**WHAT YOU SHOULD DO**: In the records below, find the line containing "Обилие масок и". Restate it and all the lines after it exactly, and omit the rest.
↓
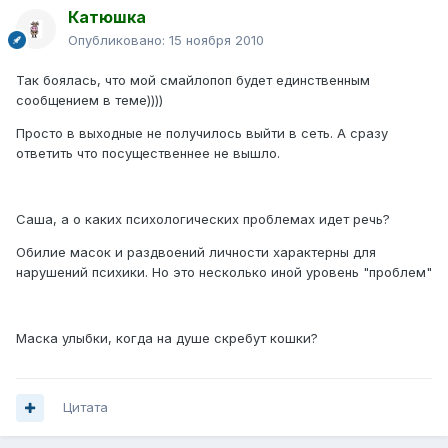
Катюшка
Опубликовано:
15 ноября 2010
Так боялась, что мой смайлопоп будет единственным
сообщением в теме))))
Просто в выходные не получилось выйти в сеть. А сразу
ответить что посущественнее не вышло.
Саша, а о каких психологических проблемах идет речь?
Обилие масок и раздвоений личности характерны для
нарушений психики. Но это несколько иной уровень "проблем"
Маска улыбки, когда на душе скребут кошки?
Цитата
↑
**RESULT BELOW**:
Обилие масок и раздвоений личности характерны для
нарушений психики. Но это несколько иной уровень "проблем"
Маска улыбки, когда на душе скребут кошки?
Цитата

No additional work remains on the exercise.